Pictures excluded, output the lines of the data below between the one holding "tạo cảm giác dễ chịu cho cả gia đình." and the one holding "l’administrateur une copie", inclusive, exactly as they stand.

Transcribed page contents
◆ ◆ ◆ ◆ ◆ ◆ ◆

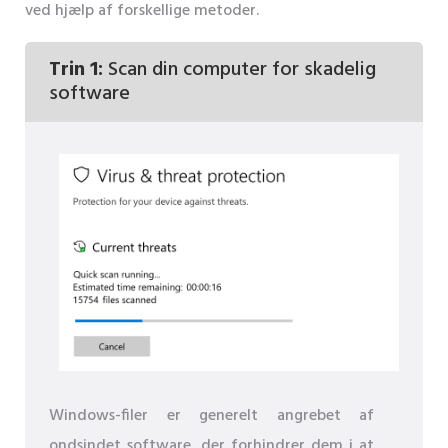
ved hjælp af forskellige metoder.
Trin 1:
Scan din computer for skadelig
software
Windows-filer er generelt angrebet af
ondsindet software, der forhindrer dem i at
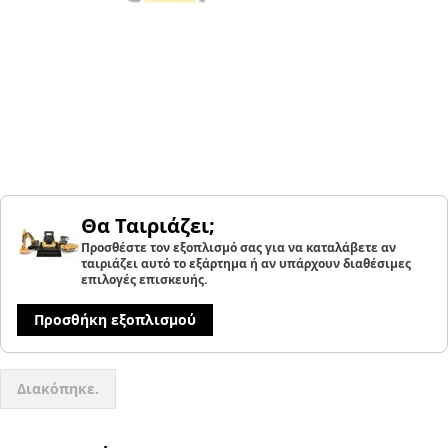
Θα Ταιριάζει;
Προσθέστε τον εξοπλισμό σας για να καταλάβετε αν
ταιριάζει αυτό το εξάρτημα ή αν υπάρχουν διαθέσιμες
επιλογές επισκευής.
Προσθήκη εξοπλισμού
Διακόπηκε.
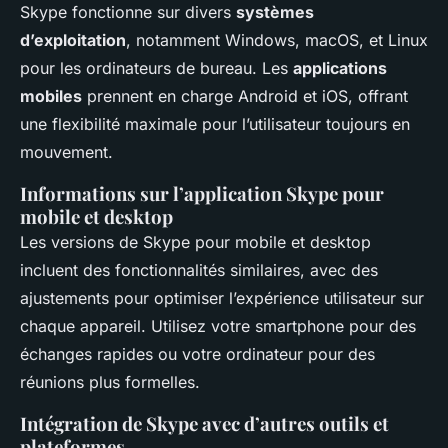
Skype fonctionne sur divers
systèmes
d’exploitation
, notamment Windows, macOS, et Linux
pour les ordinateurs de bureau. Les
applications
mobiles
prennent en charge Android et iOS, offrant
une flexibilité maximale pour l’utilisateur toujours en
mouvement.
Informations sur l’application Skype pour
mobile et desktop
Les versions de Skype pour mobile et desktop
incluent des fonctionnalités similaires, avec des
ajustements pour optimiser l’expérience utilisateur sur
chaque appareil. Utilisez votre smartphone pour des
échanges rapides ou votre ordinateur pour des
réunions plus formelles.
Intégration de Skype avec d’autres outils et
plateformes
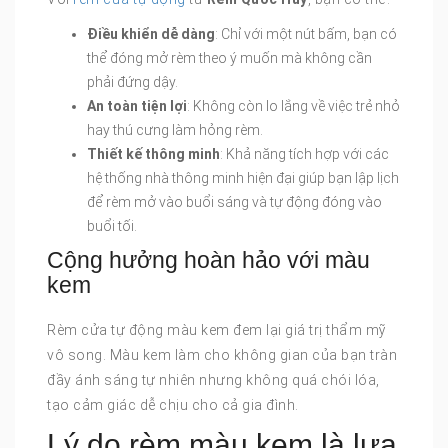
Điều khiển dễ dàng
: Chỉ với một nút bấm, bạn có
thể đóng mở rèm theo ý muốn mà không cần
phải đứng dậy.
An toàn tiện lợi
: Không còn lo lắng về việc trẻ nhỏ
hay thú cưng làm hỏng rèm.
Thiết kế thông minh
: Khả năng tích hợp với các
hệ thống nhà thông minh hiện đại giúp bạn lập lịch
để rèm mở vào buổi sáng và tự động đóng vào
buổi tối.
Cộng hưởng hoàn hảo với màu
kem
Rèm cửa tự động màu kem đem lại giá trị thẩm mỹ
vô song. Màu kem làm cho không gian của bạn tràn
đầy ánh sáng tự nhiên nhưng không quá chói lóa,
tạo cảm giác dễ chịu cho cả gia đình.
Lý do rèm màu kem là lựa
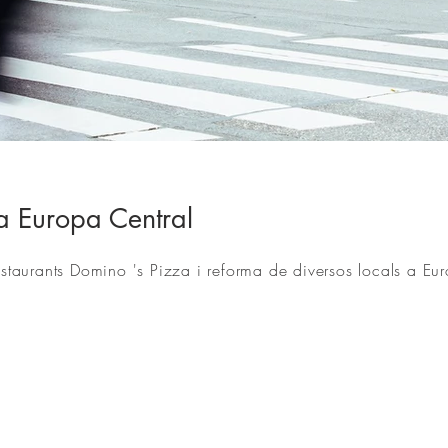
dec (2) .jpg
a Europa Central
taurants Domino 's Pizza i reforma de diversos locals a Eur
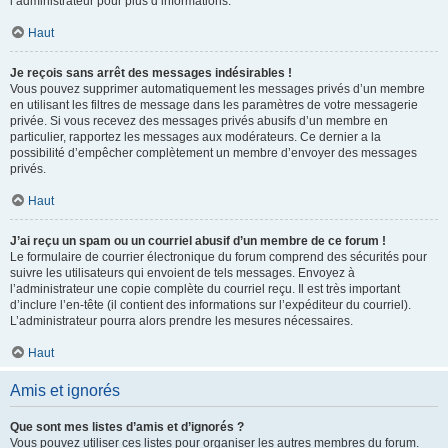
l’administrateur pour plus d’informations.
Haut
Je reçois sans arrêt des messages indésirables !
Vous pouvez supprimer automatiquement les messages privés d’un membre
en utilisant les filtres de message dans les paramètres de votre messagerie
privée. Si vous recevez des messages privés abusifs d’un membre en
particulier, rapportez les messages aux modérateurs. Ce dernier a la
possibilité d’empêcher complètement un membre d’envoyer des messages
privés.
Haut
J’ai reçu un spam ou un courriel abusif d’un membre de ce forum !
Le formulaire de courrier électronique du forum comprend des sécurités pour
suivre les utilisateurs qui envoient de tels messages. Envoyez à
l’administrateur une copie complète du courriel reçu. Il est très important
d’inclure l’en-tête (il contient des informations sur l’expéditeur du courriel).
L’administrateur pourra alors prendre les mesures nécessaires.
Haut
Amis et ignorés
Que sont mes listes d’amis et d’ignorés ?
Vous pouvez utiliser ces listes pour organiser les autres membres du forum.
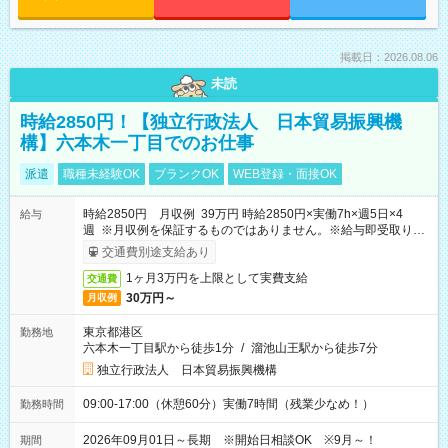
掲載日：2026.08.06
未読
時給2850円！【独立行政法人 日本貿易振興機
構】六本木一丁目でのお仕事
派遣
職種未経験OK
ブランクOK
WEB登録・面接OK
時給2850円 月収例 39万円 時給2850円×実働7h×週5日×4
給与
週 ※月収例を保証するものではありません。※給与即受取りサ
ービス利用可（利用条件有）
交通費別途支給あり
1ヶ月3万円を上限として実費支給
交通費
30万円～
月収例
東京都港区
勤務地
六本木一丁目駅から徒歩1分
/
溜池山王駅から徒歩7分
独立行政法人 日本貿易振興機構
09:00-17:00（休憩60分）実働7時間（残業少なめ！）
勤務時間
2026年09月01日～長期 ※開始日相談OK ※9月～！
期間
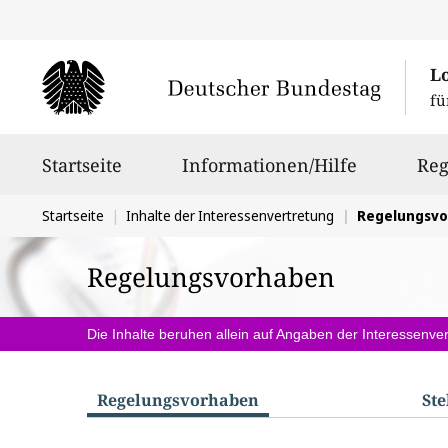
L
fü
Hauptnavigation
Startseite
Informationen/Hilfe
Reg
Sie
Startseite
Inhalte der Interessenvertretung
Regelungsv
befinden
Regelungsvorhaben
sich
hier:
Die Inhalte beruhen allein auf Angaben der Interessenver
Regelungs­vorhaben
St
S
u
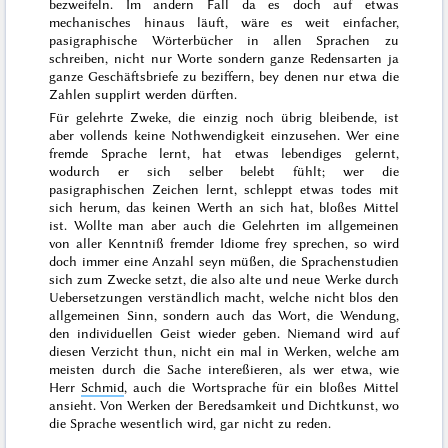
bezweifeln. Im andern Fall da es doch auf etwas
mechanisches hinaus läuft, wäre es weit einfacher,
pasigraphische Wörterbücher in allen Sprachen zu
schreiben, nicht nur Worte sondern ganze Redensarten ja
ganze Geschäftsbriefe zu beziffern, bey denen nur etwa die
Zahlen supplirt werden dürften.
Für
gelehrte Zweke
, die einzig noch übrig bleibende, ist
aber vollends keine Nothwendigkeit einzusehen. Wer eine
fremde Sprache lernt, hat etwas lebendiges gelernt,
wodurch er sich selber belebt fühlt; wer die
pasigraphischen Zeichen lernt, schleppt etwas todes mit
sich herum, das keinen Werth an sich hat, bloßes Mittel
ist. Wollte man aber auch die Gelehrten im allgemeinen
von aller Kenntniß fremder Idiome frey sprechen, so wird
doch immer eine Anzahl seyn müßen, die Sprachenstudien
sich zum Zwecke setzt, die also alte und neue Werke durch
Uebersetzungen verständlich macht, welche nicht blos den
allgemeinen Sinn, sondern auch das Wort, die Wendung,
den individuellen Geist wieder geben. Niemand wird auf
diesen Verzicht thun, nicht ein mal in Werken, welche am
meisten durch die Sache intereßieren, als wer etwa, wie
Herr
Schmid
, auch die Wortsprache für ein bloßes Mittel
ansieht. Von Werken der Beredsamkeit und Dichtkunst, wo
die Sprache wesentlich wird, gar nicht zu reden.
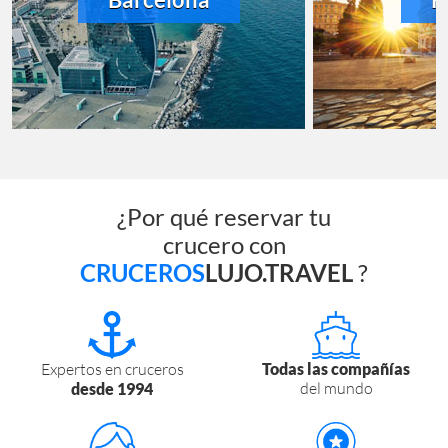
¿Por qué reservar tu
crucero con
CRUCEROS
LUJO.TRAVEL
?
Expertos en cruceros
Todas las compañías
del mundo
desde 1994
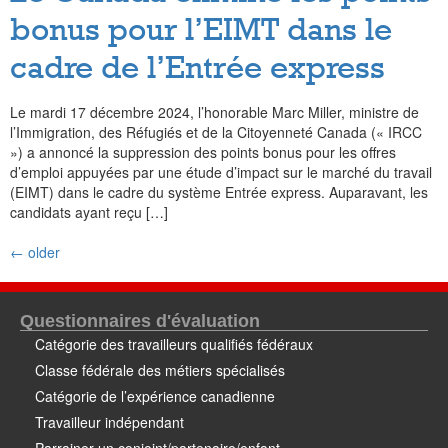
bonus pour l’EIMT dans le
cadre de l’Entrée express
Le mardi 17 décembre 2024, l’honorable Marc Miller, ministre de
l’Immigration, des Réfugiés et de la Citoyenneté Canada (« IRCC
») a annoncé la suppression des points bonus pour les offres
d’emploi appuyées par une étude d’impact sur le marché du travail
(EIMT) dans le cadre du système Entrée express. Auparavant, les
candidats ayant reçu […]
←
older
Questionnaires d'évaluation
Catégorie des travailleurs qualifiés fédéraux
Classe fédérale des métiers spécialisés
Catégorie de l’expérience canadienne
Travailleur indépendant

◆ ◆ ◆ ◆ ◆ ◆ ◆

● **Written solution**:
tạo cảm giác dễ chịu cho cả gia đình.
Lý do rèm màu kem là lựa
dec (2) .jpg
a Europa Central
taurants Domino 's Pizza i reforma de diversos locals a Eur
l’administrateur pour plus d’informations.
Haut
Je reçois sans arrêt des messages indésirables !
Vous pouvez supprimer automatiquement les messages privés d’un membre
en utilisant les filtres de message dans les paramètres de votre messagerie
privée. Si vous recevez des messages privés abusifs d’un membre en
particulier, rapportez les messages aux modérateurs. Ce dernier a la
possibilité d’empêcher complètement un membre d’envoyer des messages
privés.
Haut
J’ai reçu un spam ou un courriel abusif d’un membre de ce forum !
Le formulaire de courrier électronique du forum comprend des sécurités pour
suivre les utilisateurs qui envoient de tels messages. Envoyez à
l’administrateur une copie complète du courriel reçu. Il est très important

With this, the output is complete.